Yep I said it...I am bored. I suppose in the grand scheme of things that is a good thing...haven't been manic for a few months, the depression is lifting and mega doses of risperdal seem to have knocked the hallucinations out of me. I should be happy about that, right? Well, I am, I guess however I am used to my life being like a roller coaster ride. So what do normal folk do when their life is all calm? I seem to have no frame of reference.
So there haven't been any wild spending sprees lately, no crazy escapades, i actually sleep at night, don't sleep all day and when I enter a room I only see and hear the people who are actually there...no imaginary friends if you know what I mean. So what the hell do I do now? How do I live this mundane existence.
Don't get me wrong, I am not asking for the madness to return any time soon. But I must admit life has become quite dull. I mean I actually read about the feud between the Jon & Kate couple, am totally addicted to watching Big Brother (want Kevin to win), today I watched the recycling guys go down the street and pick up all the recycling, I even did grocery shopping like a normal person would, bought normal food...not 23 lemons, 5 bags of chips, 47 rolls of paper towels, cupcakes, 2 carrots and one of everything from the impulse aisle. Grocery shopping just doesn't have the same appeal when you aren't crazy manic and hitting the all night grocery store at 3 am. And let me tell you, the people in the grocery store at 3 am are far more interesting than the ones who are there at 11 am. The other day I drank lemonade on the porch then drove to the library instead of driving to Boston, or Florida, or to Buffalo for chicken wings and coffee. Sigh!
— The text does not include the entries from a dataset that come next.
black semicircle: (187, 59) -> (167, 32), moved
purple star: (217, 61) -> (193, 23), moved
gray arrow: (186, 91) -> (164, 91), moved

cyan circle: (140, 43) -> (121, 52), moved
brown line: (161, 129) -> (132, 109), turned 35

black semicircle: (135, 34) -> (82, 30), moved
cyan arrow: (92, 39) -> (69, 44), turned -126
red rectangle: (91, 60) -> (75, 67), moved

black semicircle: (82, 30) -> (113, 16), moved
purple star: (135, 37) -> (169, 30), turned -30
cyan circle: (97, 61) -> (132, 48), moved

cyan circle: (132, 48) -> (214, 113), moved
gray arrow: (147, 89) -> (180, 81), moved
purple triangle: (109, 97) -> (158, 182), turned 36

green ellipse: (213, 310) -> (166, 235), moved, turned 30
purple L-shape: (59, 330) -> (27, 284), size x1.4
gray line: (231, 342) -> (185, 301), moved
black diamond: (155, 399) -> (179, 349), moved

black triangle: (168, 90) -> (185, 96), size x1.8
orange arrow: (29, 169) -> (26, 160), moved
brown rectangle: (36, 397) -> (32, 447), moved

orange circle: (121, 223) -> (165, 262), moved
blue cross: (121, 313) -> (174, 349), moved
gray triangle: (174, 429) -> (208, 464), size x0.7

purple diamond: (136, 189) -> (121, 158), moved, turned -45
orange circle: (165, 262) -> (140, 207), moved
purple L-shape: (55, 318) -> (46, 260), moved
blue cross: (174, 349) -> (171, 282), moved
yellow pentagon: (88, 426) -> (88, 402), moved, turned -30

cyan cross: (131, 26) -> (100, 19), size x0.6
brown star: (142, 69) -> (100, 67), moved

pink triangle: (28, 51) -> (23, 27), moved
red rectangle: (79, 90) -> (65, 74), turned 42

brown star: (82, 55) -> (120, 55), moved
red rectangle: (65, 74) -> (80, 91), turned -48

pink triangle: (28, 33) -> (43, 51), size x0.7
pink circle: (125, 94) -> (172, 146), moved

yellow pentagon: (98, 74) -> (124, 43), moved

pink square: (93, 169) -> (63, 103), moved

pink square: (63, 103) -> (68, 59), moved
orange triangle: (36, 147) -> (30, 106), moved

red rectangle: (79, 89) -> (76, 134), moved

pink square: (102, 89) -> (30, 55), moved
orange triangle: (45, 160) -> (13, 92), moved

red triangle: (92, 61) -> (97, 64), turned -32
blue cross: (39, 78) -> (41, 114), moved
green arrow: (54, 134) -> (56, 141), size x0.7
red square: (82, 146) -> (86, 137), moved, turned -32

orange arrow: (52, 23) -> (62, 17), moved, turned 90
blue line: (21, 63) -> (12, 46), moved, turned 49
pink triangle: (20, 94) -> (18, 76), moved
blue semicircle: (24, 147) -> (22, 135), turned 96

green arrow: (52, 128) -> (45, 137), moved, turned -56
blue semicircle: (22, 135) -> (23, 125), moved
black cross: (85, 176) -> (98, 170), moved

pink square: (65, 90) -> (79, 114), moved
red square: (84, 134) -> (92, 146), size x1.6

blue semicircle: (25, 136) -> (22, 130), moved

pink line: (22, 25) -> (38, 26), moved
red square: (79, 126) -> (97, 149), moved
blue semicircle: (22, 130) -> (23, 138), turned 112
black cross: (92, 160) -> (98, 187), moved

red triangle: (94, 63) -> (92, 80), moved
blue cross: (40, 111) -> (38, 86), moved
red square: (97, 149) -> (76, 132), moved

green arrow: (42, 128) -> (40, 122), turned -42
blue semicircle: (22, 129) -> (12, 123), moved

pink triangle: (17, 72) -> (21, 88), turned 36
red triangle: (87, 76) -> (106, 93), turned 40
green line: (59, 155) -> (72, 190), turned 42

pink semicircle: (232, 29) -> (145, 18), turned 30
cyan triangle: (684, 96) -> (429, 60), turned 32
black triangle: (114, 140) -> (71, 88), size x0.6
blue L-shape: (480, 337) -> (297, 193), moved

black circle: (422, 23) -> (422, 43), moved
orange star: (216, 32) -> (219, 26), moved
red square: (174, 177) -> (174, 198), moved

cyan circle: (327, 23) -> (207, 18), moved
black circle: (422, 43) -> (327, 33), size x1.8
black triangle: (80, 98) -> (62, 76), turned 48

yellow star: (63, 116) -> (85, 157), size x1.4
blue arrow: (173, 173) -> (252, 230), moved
A friend of mine who is bipolar always tells me he is enthralled with his madness. I used to find that statement quite bizarre, what with the havoc this illness can cause, but I think I am starting to understand his sentiment. I always dreamed of having some stability but didn't know it would bore me to death. I guess I am so used to all the drama that I don't do calm anymore...or don't do it well.
Well now that I have filled 20 minutes whining about my boredom, I only have 23 hours and 40 minutes to get through today. For those of you who think I am nuts for being worried about being stable, stay tuned, I am sure the next episode is right around the corner. Someone can remind me about this post when things spin out of control. Okay I have to run, the ladies are coming over for tea...just kidding, but I am going to weed the garden. Oh what have I become?